(Extracted page text data)
........
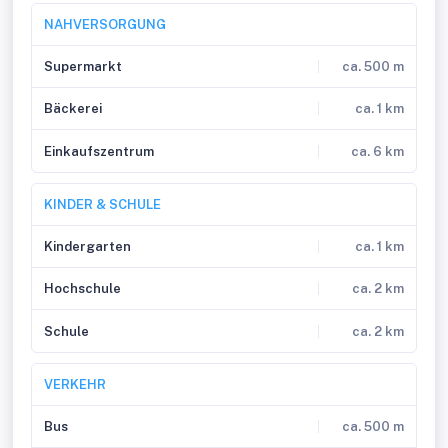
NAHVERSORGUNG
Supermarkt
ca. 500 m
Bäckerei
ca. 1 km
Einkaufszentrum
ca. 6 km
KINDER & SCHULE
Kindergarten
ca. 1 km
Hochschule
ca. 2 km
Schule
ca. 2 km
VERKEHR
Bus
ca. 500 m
........
WHAT IS NEEDED: Drop the pictures; repeat each entry above exactly.

SOLUTION BELOW:
NAHVERSORGUNG
Supermarkt
ca. 500 m
Bäckerei
ca. 1 km
Einkaufszentrum
ca. 6 km
KINDER & SCHULE
Kindergarten
ca. 1 km
Hochschule
ca. 2 km
Schule
ca. 2 km
VERKEHR
Bus
ca. 500 m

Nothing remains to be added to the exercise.